En la misma situación hay al menos otras 15 personas en tres estados de la República. 

Entérate: #PrimeraLínea, así trabaja personal médico en salas llenas de pacientes con COVID

A todos, aseguran, los han dejado sin trabajo, sin una explicación; pese a la promesa del presidente Andrés Manuel López Obrador de que no se dejaría sin empleo al personal contratado por Insabi para atender la emergencia. 

En el área donde estaba Daniel, la de terapia intensiva, sólo había dos enfermeros por turno para atender a seis pacientes críticos. “Llegaban hasta tres al mismo tiempo, que necesitaban intubación. Acabábamos con uno e íbamos con el otro. Era mucho estrés, mucho cansancio. El traje de protección te lastima, te sofoca. Un día mi compañera, la enfermera que estaba conmigo en el turno, se desmayó”. 

Daniel Canché, de 24 años, dice que ni él ni su compañera se imaginaron que iban a estar en algo muy similar a una zona de guerra, “con tantos muertos. Hubo un día que entre los dos turnos murieron cinco pacientes”. Ahora que la situación está más controlada, el enfermero denuncia que ya no le refrendaron el contrato. 

“Después de todo lo que trabajamos, después de que nos arriesgamos, cuando mucho personal de base de los hospitales no quiso entrar a área COVID, después de las secuelas que tendremos porque yo he quedado con miedo: veo a un paciente y siento que se va a a morir, alguien de mi familia se enferma y me da terror. Me siento como un niño desvalido de siete años. Después de eso me han dejado sin contrato y a mi compañera también”. 

En abril, el subsecretario de Salud, Hugo López Gatell, detalló que se había contratado a más de 50 mil profesionales para atender la emergencia sanitaria en los hospitales. Pero que el faltante era de hasta 240 mil. 
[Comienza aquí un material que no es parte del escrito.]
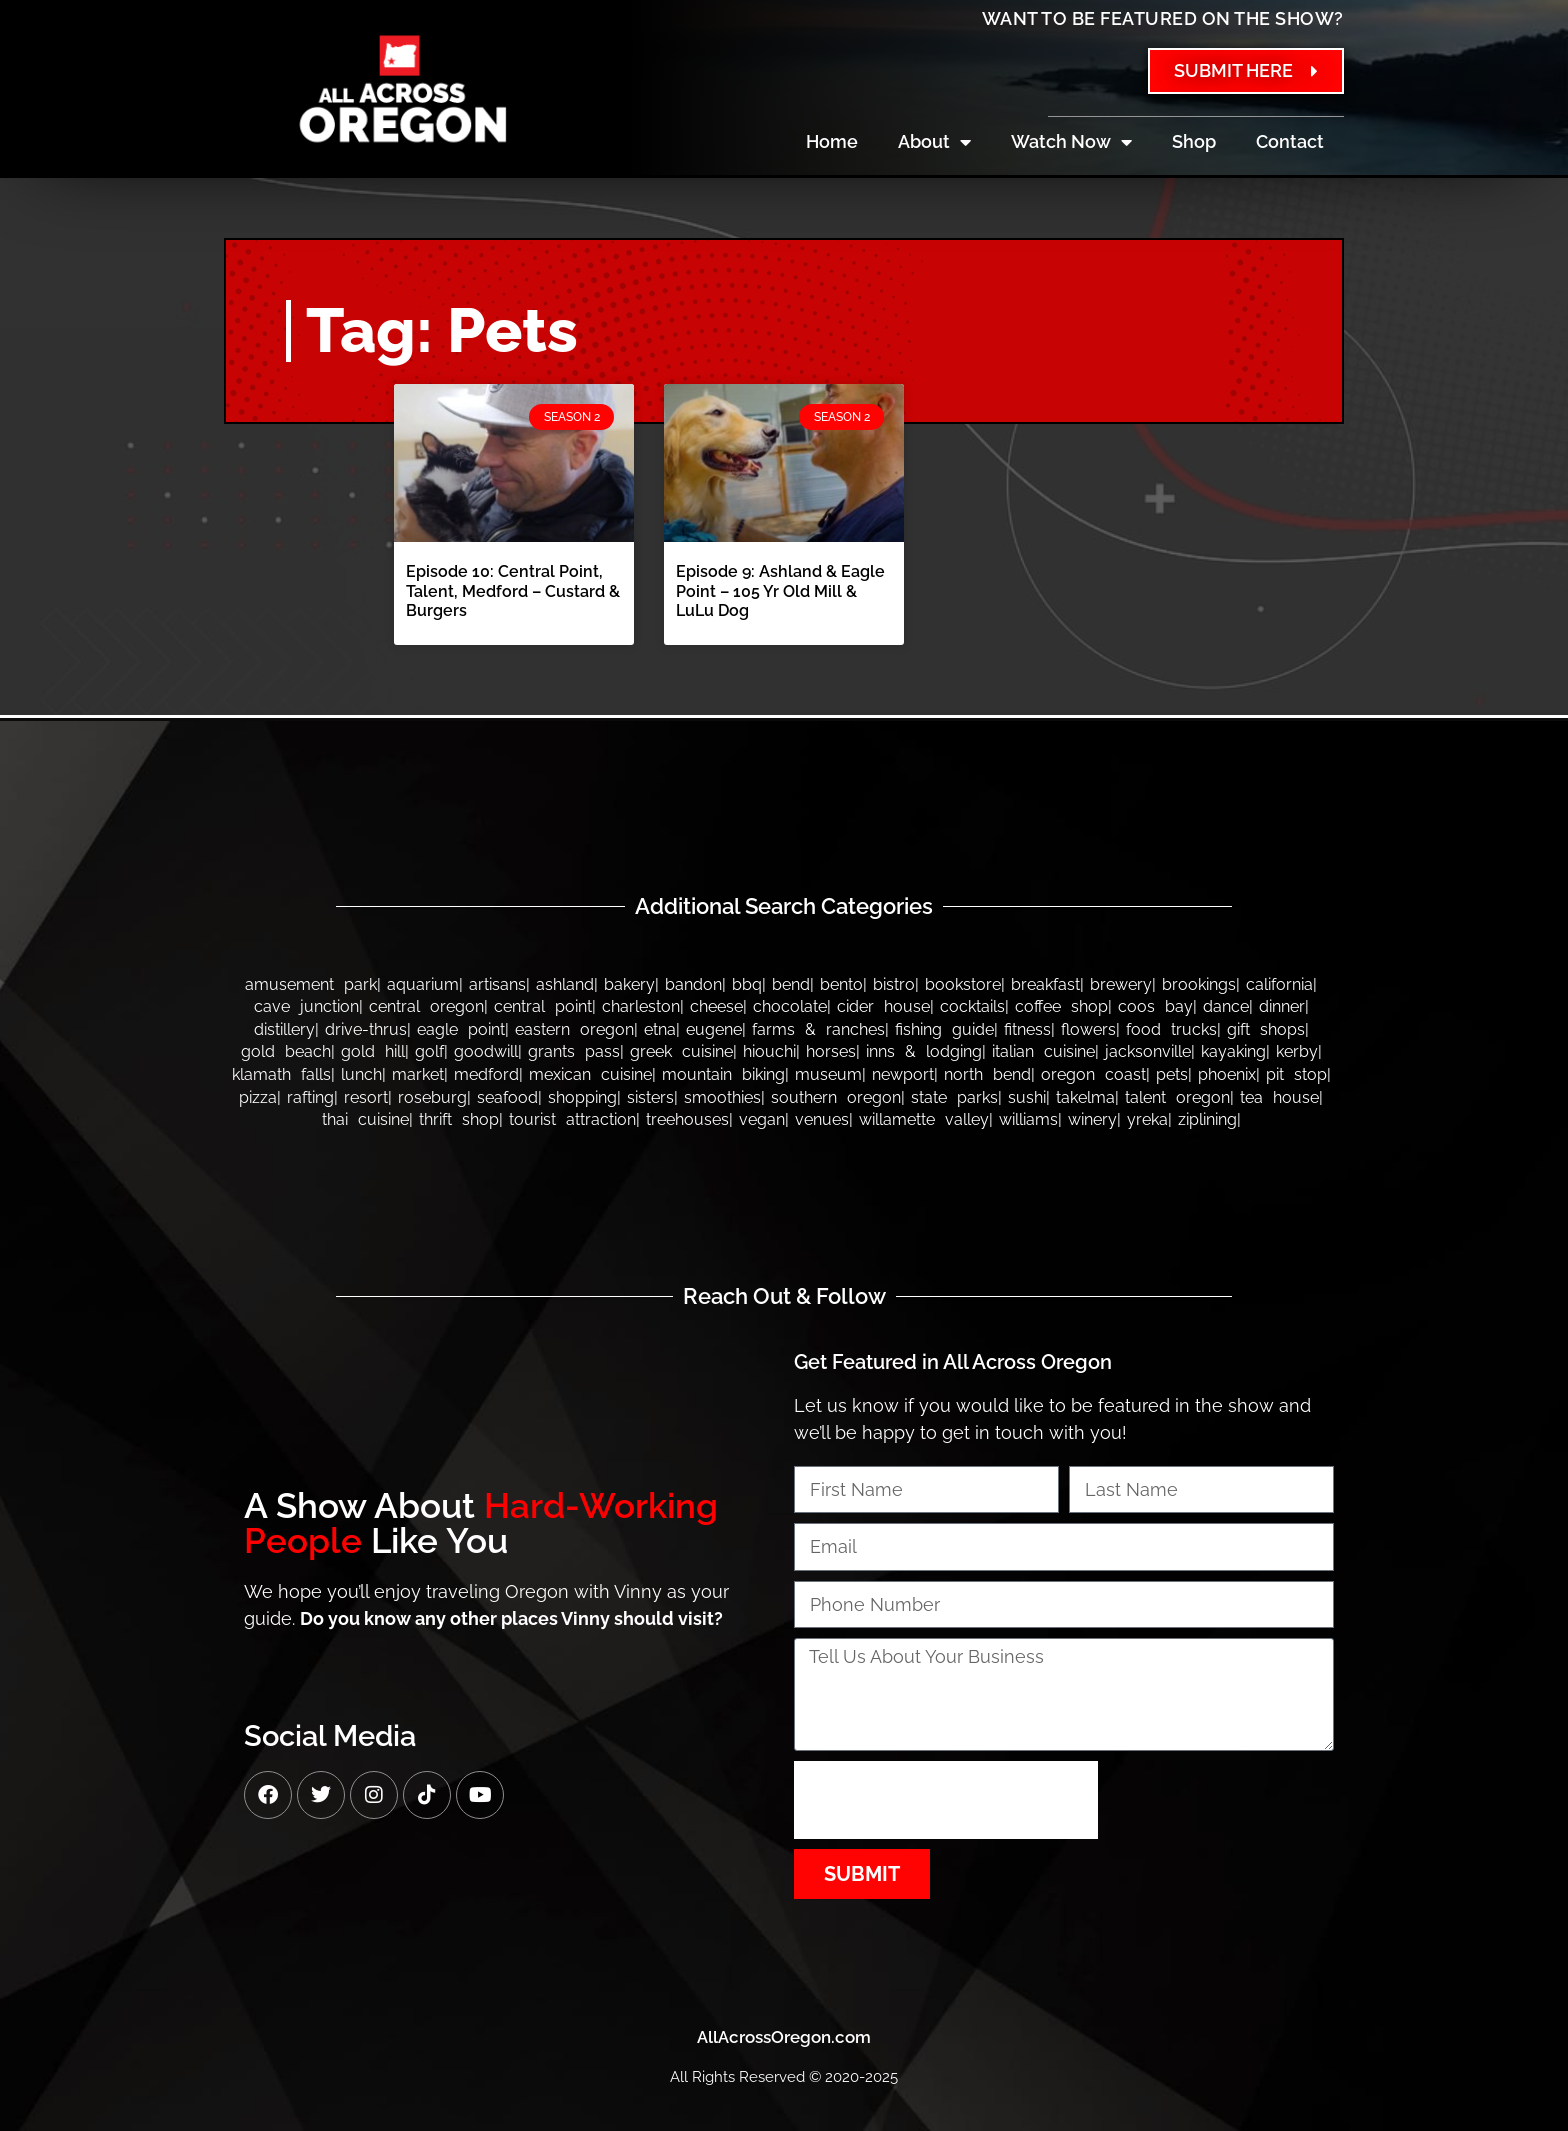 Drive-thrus (366, 1029)
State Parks (954, 1097)
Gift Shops (1266, 1029)
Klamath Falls (281, 1074)
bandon (693, 984)
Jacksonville (1148, 1051)
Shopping (582, 1097)
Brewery (1121, 984)
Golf (429, 1051)
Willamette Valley (924, 1119)
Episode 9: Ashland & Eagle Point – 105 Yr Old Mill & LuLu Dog (780, 590)
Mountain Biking (723, 1074)
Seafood (507, 1097)
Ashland (565, 984)
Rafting (310, 1097)
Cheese (716, 1006)
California (1279, 984)
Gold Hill (373, 1051)
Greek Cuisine (681, 1051)
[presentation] (946, 1800)
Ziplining (1207, 1119)
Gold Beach (286, 1051)
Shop (1194, 141)
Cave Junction (306, 1006)
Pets (1172, 1074)
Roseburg (432, 1097)
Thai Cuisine (365, 1119)
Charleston (641, 1006)
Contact (1290, 141)
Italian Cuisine (1043, 1051)
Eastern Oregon (574, 1029)
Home (832, 141)
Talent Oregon (1177, 1097)
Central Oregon (426, 1006)
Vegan (762, 1119)
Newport (903, 1074)
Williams (1028, 1119)
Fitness (1027, 1029)
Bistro (894, 984)
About (934, 142)
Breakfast (1045, 984)
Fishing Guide (944, 1029)
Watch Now (1071, 142)
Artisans (497, 984)
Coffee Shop (1061, 1006)
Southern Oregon (836, 1097)
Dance (1226, 1006)
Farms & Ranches (818, 1029)
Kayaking (1233, 1051)
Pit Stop (1296, 1074)
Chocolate (790, 1006)
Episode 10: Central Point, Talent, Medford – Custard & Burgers (513, 590)
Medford (486, 1074)
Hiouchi (769, 1051)
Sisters (650, 1097)
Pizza (258, 1097)
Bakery (629, 984)
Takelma (1085, 1097)
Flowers (1088, 1029)
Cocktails (972, 1006)
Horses (831, 1051)
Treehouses (687, 1119)
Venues (822, 1119)
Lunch (361, 1074)
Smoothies (722, 1097)
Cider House (883, 1006)
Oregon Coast (1093, 1074)
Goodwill (486, 1051)
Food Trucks (1171, 1029)
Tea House (1279, 1097)
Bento (841, 984)
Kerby (1297, 1051)
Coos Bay (1155, 1006)
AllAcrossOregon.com (784, 2037)
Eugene (714, 1029)
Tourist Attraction (572, 1119)
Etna (660, 1029)
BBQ (747, 984)
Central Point (543, 1006)
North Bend (987, 1074)
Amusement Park (311, 984)
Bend (791, 984)
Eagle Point (461, 1029)
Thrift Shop (459, 1119)
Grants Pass (574, 1051)
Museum (828, 1074)
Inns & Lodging (924, 1051)
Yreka (1147, 1119)
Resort (366, 1097)
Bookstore (963, 984)
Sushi (1027, 1097)
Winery (1092, 1119)
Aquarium (423, 984)
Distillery (284, 1029)
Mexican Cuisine (590, 1074)
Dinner (1282, 1006)
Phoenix (1227, 1074)
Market (418, 1074)
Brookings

Daniel Canché entró a trabajar como personal Insabi para atender la emergencia de COVID el 15 de abril. Su contrato y el de sus compañeros de turno, dos enfermeros más y un camillero terminó el 31 de octubre. Pensaron que se los renovarían, pero no. 

La única opción que le dieron a Daniel fue seguir cubriendo las suplencias en las que se ha empleado desde hace tres años en la clínica del ISSSTE, pero en donde gana apenas 300 pesos por cubrir un turno frente a los casi 10 mil a la quincena que le estaban pagando por atender a los enfermos de coronavirus. Explicación de por qué no le renovaban el contrato Insabi no le dieron ninguna. 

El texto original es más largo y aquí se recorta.